Il Controllo Qualità Industriale nell’Era dell’AI
L’intelligenza artificiale sta trasformando il controllo qualità industriale, automatizzando le regole e imparando a vedere l’imprevedibile, portando l’ispezione visiva a un nuovo livello di efficienza e precisione.
Dalle soluzioni di machine vision basate su algoritmi deterministici fino all’integrazione del deep learning, il settore ha vissuto un’evoluzione significativa.

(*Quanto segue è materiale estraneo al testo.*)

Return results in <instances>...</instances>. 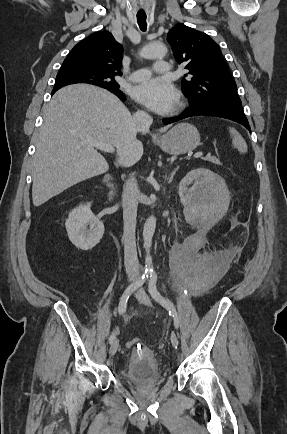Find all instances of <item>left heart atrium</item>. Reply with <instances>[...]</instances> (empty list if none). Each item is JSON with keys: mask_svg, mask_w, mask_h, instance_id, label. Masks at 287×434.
Returning a JSON list of instances; mask_svg holds the SVG:
<instances>
[{"mask_svg": "<svg viewBox=\"0 0 287 434\" xmlns=\"http://www.w3.org/2000/svg\"><path fill=\"white\" fill-rule=\"evenodd\" d=\"M133 98L150 110L164 114L170 112L178 101L176 89L162 79H151L134 87Z\"/></svg>", "mask_w": 287, "mask_h": 434, "instance_id": "obj_1", "label": "left heart atrium"}]
</instances>
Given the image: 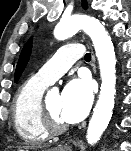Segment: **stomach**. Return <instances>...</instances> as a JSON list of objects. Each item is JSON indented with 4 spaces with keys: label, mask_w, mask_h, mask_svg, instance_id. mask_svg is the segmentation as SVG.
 <instances>
[{
    "label": "stomach",
    "mask_w": 131,
    "mask_h": 151,
    "mask_svg": "<svg viewBox=\"0 0 131 151\" xmlns=\"http://www.w3.org/2000/svg\"><path fill=\"white\" fill-rule=\"evenodd\" d=\"M60 151H71V149L69 147H64V148H60Z\"/></svg>",
    "instance_id": "obj_1"
}]
</instances>
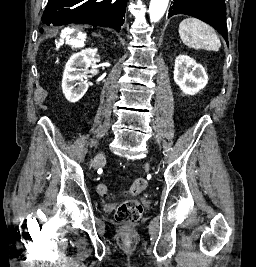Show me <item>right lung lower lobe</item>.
<instances>
[{"label":"right lung lower lobe","mask_w":256,"mask_h":267,"mask_svg":"<svg viewBox=\"0 0 256 267\" xmlns=\"http://www.w3.org/2000/svg\"><path fill=\"white\" fill-rule=\"evenodd\" d=\"M128 0H48L42 16L46 26L70 23L112 27L120 31ZM43 32V29H40Z\"/></svg>","instance_id":"right-lung-lower-lobe-1"}]
</instances>
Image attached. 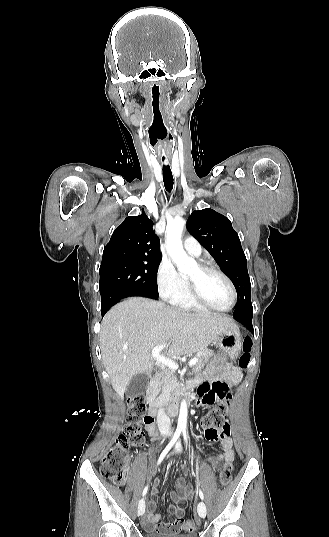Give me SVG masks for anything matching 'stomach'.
Masks as SVG:
<instances>
[{"label": "stomach", "instance_id": "stomach-1", "mask_svg": "<svg viewBox=\"0 0 329 537\" xmlns=\"http://www.w3.org/2000/svg\"><path fill=\"white\" fill-rule=\"evenodd\" d=\"M218 346L225 351L231 359H235L241 351V335L235 325L223 331L216 340Z\"/></svg>", "mask_w": 329, "mask_h": 537}]
</instances>
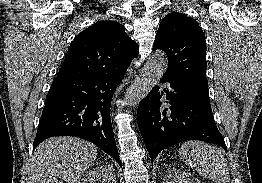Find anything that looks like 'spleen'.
Wrapping results in <instances>:
<instances>
[{
    "label": "spleen",
    "instance_id": "obj_1",
    "mask_svg": "<svg viewBox=\"0 0 262 183\" xmlns=\"http://www.w3.org/2000/svg\"><path fill=\"white\" fill-rule=\"evenodd\" d=\"M181 159L201 176L215 183H230L228 165L222 153L209 144L188 141L179 150Z\"/></svg>",
    "mask_w": 262,
    "mask_h": 183
}]
</instances>
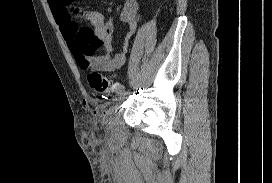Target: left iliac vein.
Here are the masks:
<instances>
[{"label": "left iliac vein", "mask_w": 272, "mask_h": 183, "mask_svg": "<svg viewBox=\"0 0 272 183\" xmlns=\"http://www.w3.org/2000/svg\"><path fill=\"white\" fill-rule=\"evenodd\" d=\"M127 95L128 92L119 94L116 98L117 104H120L126 98Z\"/></svg>", "instance_id": "left-iliac-vein-1"}]
</instances>
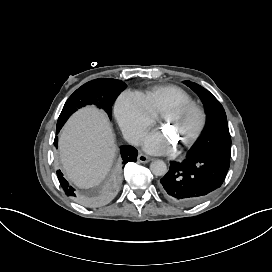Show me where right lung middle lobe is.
<instances>
[{"label": "right lung middle lobe", "instance_id": "obj_1", "mask_svg": "<svg viewBox=\"0 0 272 272\" xmlns=\"http://www.w3.org/2000/svg\"><path fill=\"white\" fill-rule=\"evenodd\" d=\"M125 87L124 82L112 78H99L87 82L68 98L59 116L57 127H62L71 114L85 105H96L106 110L111 118L112 104Z\"/></svg>", "mask_w": 272, "mask_h": 272}]
</instances>
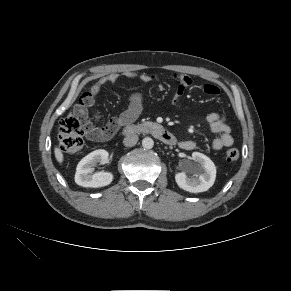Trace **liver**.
<instances>
[{
	"label": "liver",
	"mask_w": 291,
	"mask_h": 291,
	"mask_svg": "<svg viewBox=\"0 0 291 291\" xmlns=\"http://www.w3.org/2000/svg\"><path fill=\"white\" fill-rule=\"evenodd\" d=\"M54 154H55V158L58 161V163L62 164L63 160H64V156H63V153H62L61 149L58 148V147H55L54 148Z\"/></svg>",
	"instance_id": "obj_1"
}]
</instances>
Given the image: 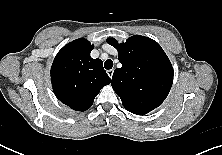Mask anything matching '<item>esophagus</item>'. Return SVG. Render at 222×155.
Wrapping results in <instances>:
<instances>
[{"mask_svg": "<svg viewBox=\"0 0 222 155\" xmlns=\"http://www.w3.org/2000/svg\"><path fill=\"white\" fill-rule=\"evenodd\" d=\"M113 73H114V70H113V69L107 70V74H108V76H109L110 78H112Z\"/></svg>", "mask_w": 222, "mask_h": 155, "instance_id": "esophagus-1", "label": "esophagus"}]
</instances>
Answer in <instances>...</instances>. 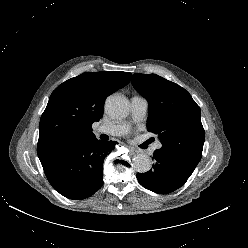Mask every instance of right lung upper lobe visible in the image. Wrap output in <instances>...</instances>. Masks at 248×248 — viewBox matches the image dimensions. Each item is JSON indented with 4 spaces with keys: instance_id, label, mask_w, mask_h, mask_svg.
Here are the masks:
<instances>
[{
    "instance_id": "1",
    "label": "right lung upper lobe",
    "mask_w": 248,
    "mask_h": 248,
    "mask_svg": "<svg viewBox=\"0 0 248 248\" xmlns=\"http://www.w3.org/2000/svg\"><path fill=\"white\" fill-rule=\"evenodd\" d=\"M131 77L121 71L85 72L59 85L40 119L39 159L72 138L94 135L91 126L102 118L105 99L126 86Z\"/></svg>"
}]
</instances>
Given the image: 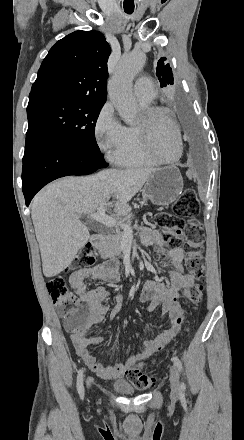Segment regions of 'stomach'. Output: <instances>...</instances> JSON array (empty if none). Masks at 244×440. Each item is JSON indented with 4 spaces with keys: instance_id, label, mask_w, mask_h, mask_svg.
<instances>
[{
    "instance_id": "1",
    "label": "stomach",
    "mask_w": 244,
    "mask_h": 440,
    "mask_svg": "<svg viewBox=\"0 0 244 440\" xmlns=\"http://www.w3.org/2000/svg\"><path fill=\"white\" fill-rule=\"evenodd\" d=\"M183 178L176 166L157 168L150 174L142 190L144 200H150L156 206H168L179 198L183 190Z\"/></svg>"
}]
</instances>
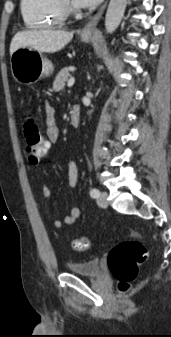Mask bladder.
Instances as JSON below:
<instances>
[{
	"mask_svg": "<svg viewBox=\"0 0 171 337\" xmlns=\"http://www.w3.org/2000/svg\"><path fill=\"white\" fill-rule=\"evenodd\" d=\"M67 269L72 274L96 278L101 274V263L98 259H91L81 262H70L67 264Z\"/></svg>",
	"mask_w": 171,
	"mask_h": 337,
	"instance_id": "31cf9c89",
	"label": "bladder"
}]
</instances>
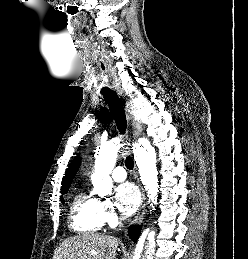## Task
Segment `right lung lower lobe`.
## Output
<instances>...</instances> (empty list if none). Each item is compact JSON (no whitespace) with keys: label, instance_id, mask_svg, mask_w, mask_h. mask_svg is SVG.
<instances>
[{"label":"right lung lower lobe","instance_id":"obj_1","mask_svg":"<svg viewBox=\"0 0 248 259\" xmlns=\"http://www.w3.org/2000/svg\"><path fill=\"white\" fill-rule=\"evenodd\" d=\"M141 226H131L129 228V236L132 239V241L136 242L139 235H140Z\"/></svg>","mask_w":248,"mask_h":259}]
</instances>
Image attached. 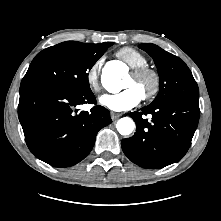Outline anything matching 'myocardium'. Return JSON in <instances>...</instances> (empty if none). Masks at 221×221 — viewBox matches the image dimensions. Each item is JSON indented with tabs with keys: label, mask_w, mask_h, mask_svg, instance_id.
<instances>
[{
	"label": "myocardium",
	"mask_w": 221,
	"mask_h": 221,
	"mask_svg": "<svg viewBox=\"0 0 221 221\" xmlns=\"http://www.w3.org/2000/svg\"><path fill=\"white\" fill-rule=\"evenodd\" d=\"M131 75L136 80H141L144 78H149L151 81V86L149 90L143 93L142 98L146 101L153 100L159 93L161 88V76L157 69L150 66H142L133 68L131 71Z\"/></svg>",
	"instance_id": "myocardium-1"
}]
</instances>
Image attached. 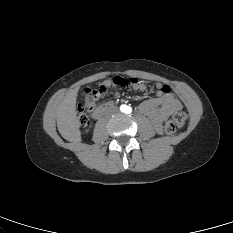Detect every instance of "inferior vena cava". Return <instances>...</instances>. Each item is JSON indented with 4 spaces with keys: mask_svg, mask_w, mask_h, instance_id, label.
I'll use <instances>...</instances> for the list:
<instances>
[{
    "mask_svg": "<svg viewBox=\"0 0 233 233\" xmlns=\"http://www.w3.org/2000/svg\"><path fill=\"white\" fill-rule=\"evenodd\" d=\"M116 111H117L116 109L113 110V112H116Z\"/></svg>",
    "mask_w": 233,
    "mask_h": 233,
    "instance_id": "1",
    "label": "inferior vena cava"
}]
</instances>
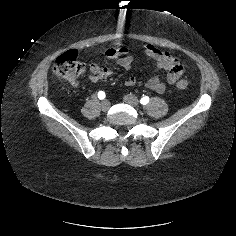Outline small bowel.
I'll use <instances>...</instances> for the list:
<instances>
[{"label": "small bowel", "instance_id": "small-bowel-1", "mask_svg": "<svg viewBox=\"0 0 236 236\" xmlns=\"http://www.w3.org/2000/svg\"><path fill=\"white\" fill-rule=\"evenodd\" d=\"M140 51L150 60H154L158 67L165 71V81L168 84H174L183 75L185 68L170 52L161 50L152 44H144L140 47ZM103 54L114 60L118 66L126 71L133 69L135 56L129 54V50L125 46L109 47L103 50ZM114 74L113 69L109 67H101L96 62L89 64L88 78L93 83L106 81ZM127 86L142 85L156 93H163L166 84L159 76H154L146 80H141L137 76L129 77L126 80Z\"/></svg>", "mask_w": 236, "mask_h": 236}]
</instances>
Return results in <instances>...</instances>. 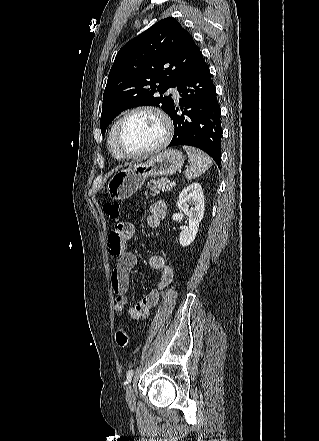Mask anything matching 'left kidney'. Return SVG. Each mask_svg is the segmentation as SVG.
Returning <instances> with one entry per match:
<instances>
[{
	"mask_svg": "<svg viewBox=\"0 0 319 441\" xmlns=\"http://www.w3.org/2000/svg\"><path fill=\"white\" fill-rule=\"evenodd\" d=\"M177 205L180 211L188 216L189 225L180 233L179 242L182 247L192 244L198 232L199 223L203 219L205 204L204 194L199 183H192L179 194Z\"/></svg>",
	"mask_w": 319,
	"mask_h": 441,
	"instance_id": "obj_1",
	"label": "left kidney"
}]
</instances>
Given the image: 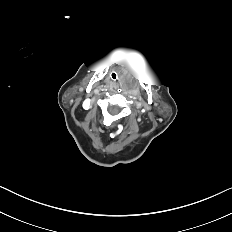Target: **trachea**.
<instances>
[{"label": "trachea", "mask_w": 232, "mask_h": 232, "mask_svg": "<svg viewBox=\"0 0 232 232\" xmlns=\"http://www.w3.org/2000/svg\"><path fill=\"white\" fill-rule=\"evenodd\" d=\"M109 78L112 82H116L118 80V74L116 72H111Z\"/></svg>", "instance_id": "3493384b"}]
</instances>
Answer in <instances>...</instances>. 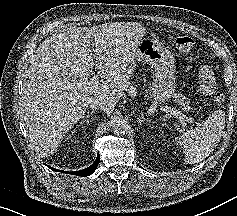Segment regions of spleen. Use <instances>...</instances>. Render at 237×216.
I'll list each match as a JSON object with an SVG mask.
<instances>
[{"label": "spleen", "mask_w": 237, "mask_h": 216, "mask_svg": "<svg viewBox=\"0 0 237 216\" xmlns=\"http://www.w3.org/2000/svg\"><path fill=\"white\" fill-rule=\"evenodd\" d=\"M217 129L210 127L208 121L190 128L187 132L175 137L177 147H183V151L193 160L199 159L209 148L218 142Z\"/></svg>", "instance_id": "spleen-1"}]
</instances>
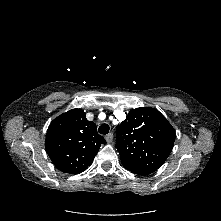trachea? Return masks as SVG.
<instances>
[{"mask_svg":"<svg viewBox=\"0 0 221 221\" xmlns=\"http://www.w3.org/2000/svg\"><path fill=\"white\" fill-rule=\"evenodd\" d=\"M98 132L100 134H107L109 132V125L108 124H102L99 128H98Z\"/></svg>","mask_w":221,"mask_h":221,"instance_id":"3493384b","label":"trachea"}]
</instances>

In questo talk analizzeremo come queste due metodologie possano coesistere e integrarsi per ottenere il massimo delle performance.
Attraverso casi studio reali, esploreremo i vantaggi, le sfide, per applicare il deep learning nel controllo qualità, confrontandolo con la computer vision classica. Discuteremo come queste tecnologie vengano implementate in produzione, condividendo esperienze pratiche e soluzioni adottate per garantire risultati affidabili.
Se vuoi scoprire se l’AI è “magia” patinata o realtà concreta nel controllo qualità industriale, non mancare!
I relatori
Rudy Melli, ingegnere informatico specializzato in computer vision, dopo la laurea entra nel gruppo di ricerca AImageLab dell’Università di Modena e Reggio Emilia. Nel 2006 co-fonda lo spin-off universitario Vision-e, dedicato alla progettazione e sviluppo di soluzioni di visione artificiale per l’automazione industriale, di cui è il CEO. E’ esperto di sistemi di machine vision e nella risoluzione di problemi complessi e collabora in progetti di ricerca e sviluppo in questo ambito
Tondelli Eric, ingegnere Meccatronico. Dopo la laurea nel 2016 segue un master di secondo livello in meccatronica e management. Da li inizia a lavorare come Machine Learning Engineer in Loccioni impresa specializzata in automazione industriale. Li apprende sul campo l’utilizzo della visione artificiale e lo sviluppo di sistemi di reti neurali per riconoscimento oggetti, anomaly detection, segmentazione. Lavora ad un prodotto che coinvolge l’intelligenza artificiale per insegnare ai cobot come fare grasping di oggetti mai visti in precedenza. Nel 2019 inizia la collaborazione in Vision-e per sviluppare sistemi di visione per l’automazione industriale.